Les enfants ne sont pas non plus insensibles à la fascination que provoque un tel déluge de violence et de cruauté. Il est effrayant de voir avec quelle joie leurs jeunes cerveaux reproduisent ce jeu de massacre, incapables qu’ils sont de trier et d’analyser les informations qu’ils reçoivent. Dans plusieurs pays, des bambins ne sachant pas encore lire ni écrire ont pourtant compris que celui qui perd mérite d’être roué de coups. Il ne faut pas grand chose pour que le vernis de civilisation de notre société ne s’effrite, avant même qu’on n’ait le temps de compter jusqu’à trois ! Songeons aussi à la violence, au harcèlement et aux menaces de mort qui pleuvent quotidiennement sur ceux qui ont le malheur d’enfoncer des portes ouvertes ou d’affirmer des vérités dérangeantes. Regarder des films violents peut offrir une sorte d’exutoire ou de catharsis à la peur de la douleur et de la mort, mais que faire lorsque la violence est omniprésente ? Comment des enfants peuvent-ils comprendre que la cruauté, c’est mal, si leurs propres parents sont passionnément vissés devant leur écran, à se demander qui sera le dernier survivant dans un camp de prisonniers coréens ? 


Le réalisateur, Hwang Dong-hyeok, avait écrit cette série en 2009 déjà, mais ce n’est que dix ans plus tard qu’il a enfin pu la réaliser, grâce au désir de Netflix d’élargir sa palette avec des productions internationales. Tous les records d’audience ont été dépassés en quelques semaines. Il est vrai que l’histoire est prenante - bien que parfaitement invraisemblable - et les acteurs sont excellents, tout comme les décors, l’ambiance, le suspense…. Au commencement, les participants sont solidaires et s’entraident, jusqu’à ce qu’ils comprennent que chaque élimination augmente leurs chances de remporter la cagnotte, car il ne peut y avoir qu’un seul vainqueur. A partir de là, cela devient une lutte impitoyable et sans merci. 

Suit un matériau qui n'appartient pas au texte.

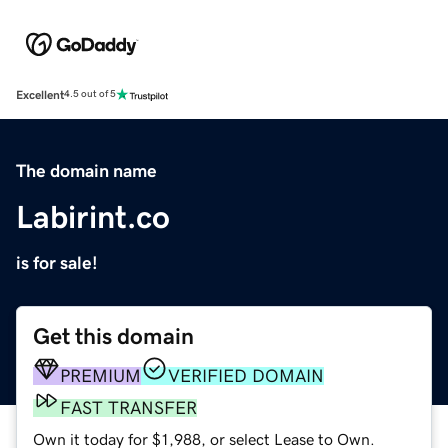
Excellent
4.5 out of 5
The domain name
Labirint.co
is for sale!
Get this domain
PREMIUM
VERIFIED DOMAIN
FAST TRANSFER
Own it today for $1,988, or select Lease to Own.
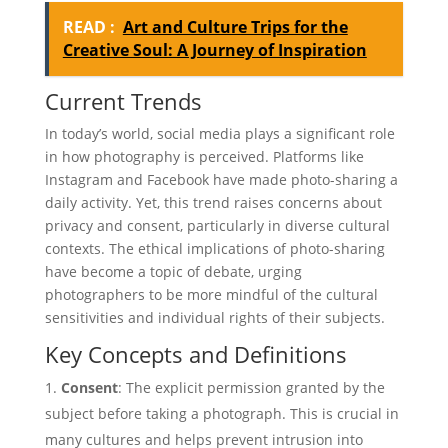
READ :
Art and Culture Trips for the
Creative Soul: A Journey of Inspiration
Current Trends
In today’s world, social media plays a significant role
in how photography is perceived. Platforms like
Instagram and Facebook have made photo-sharing a
daily activity. Yet, this trend raises concerns about
privacy and consent, particularly in diverse cultural
contexts. The ethical implications of photo-sharing
have become a topic of debate, urging
photographers to be more mindful of the cultural
sensitivities and individual rights of their subjects.
Key Concepts and Definitions
Consent
: The explicit permission granted by the
subject before taking a photograph. This is crucial in
many cultures and helps prevent intrusion into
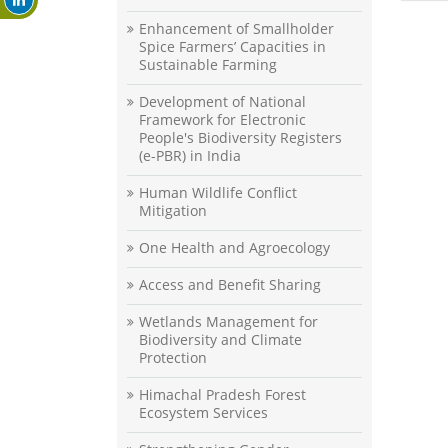
Enhancement of Smallholder
Spice Farmers’ Capacities in
Sustainable Farming
Development of National
Framework for Electronic
People's Biodiversity Registers
(e-PBR) in India
Human Wildlife Conflict
Mitigation
One Health and Agroecology
Access and Benefit Sharing
Wetlands Management for
Biodiversity and Climate
Protection
Himachal Pradesh Forest
Ecosystem Services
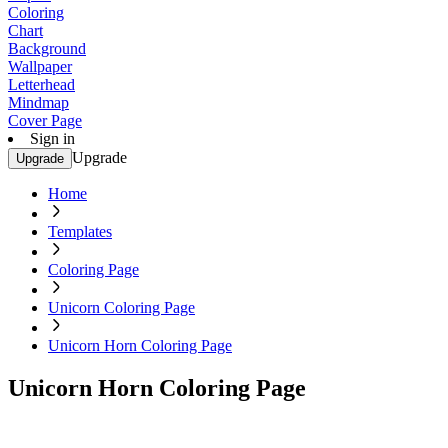
Coloring
Chart
Background
Wallpaper
Letterhead
Mindmap
Cover Page
Sign in
Upgrade
Upgrade
Home
Templates
Coloring Page
Unicorn Coloring Page
Unicorn Horn Coloring Page
Unicorn Horn Coloring Page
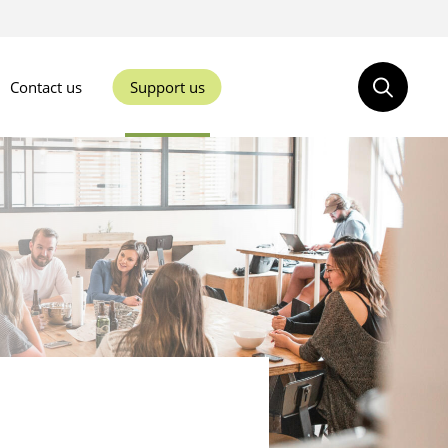
Contact us
Support us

Un autre exemple de compétition où l’enjeu était sa propre survie est celui des marathons de danse aux Etats-Unis lors de la Grande Dépression : des couples dansaient jusqu’à l’épuisement, parfois pendant plusieurs jours, dans l’espoir de gagner 100$. Les participants étaient nourris, mais devaient manger sans cesser de danser. C’est ce que décrivent le roman On achève bien les chevaux1), de Horace McCoy (1935), puis le film éponyme de Sidney Pollack (1969). Plusieurs décennies plus tard sont apparus des jeux télévisés où les participants sont placés dans des conditions de vie difficiles sur des îles lointaines, le but étant d’être le dernier survivant, après l’élimination de tous les autres concurrents : p.ex. Survivor, programme de télé-réalité américain créé en 1992 par Charlie Parsons, mais lancé pour la première fois en Suède, en 1997, sous le titre de Expédition Robinson. L’équivalent à la télévision française s’appelle Koh Lanta, d’après l’île thaïlandaise où le programme a démarré. C’est à la même époque (1999) que Kōshun Takami a publié son roman Battle Royale, qui décrit la (sur)vie de quarante lycéens envoyés sur une île,

où ils doivent sentretuer en respectant tout un ensemble de règles.  Cette œuvre a ensuite été adaptée en manga, puis en film par Kinji Fukasaku en 2000. Un nouvel avatar sera Fortnite Battle Royale, où le terrain des joueurs ne cesse de rétrécir, alors qu’ils doivent éliminer tous les autres, afin d’être le dernier survivant et ainsi sortir gagnants. Grâce à ce pitch, Fortnite est devenu un méga-succès planétaire.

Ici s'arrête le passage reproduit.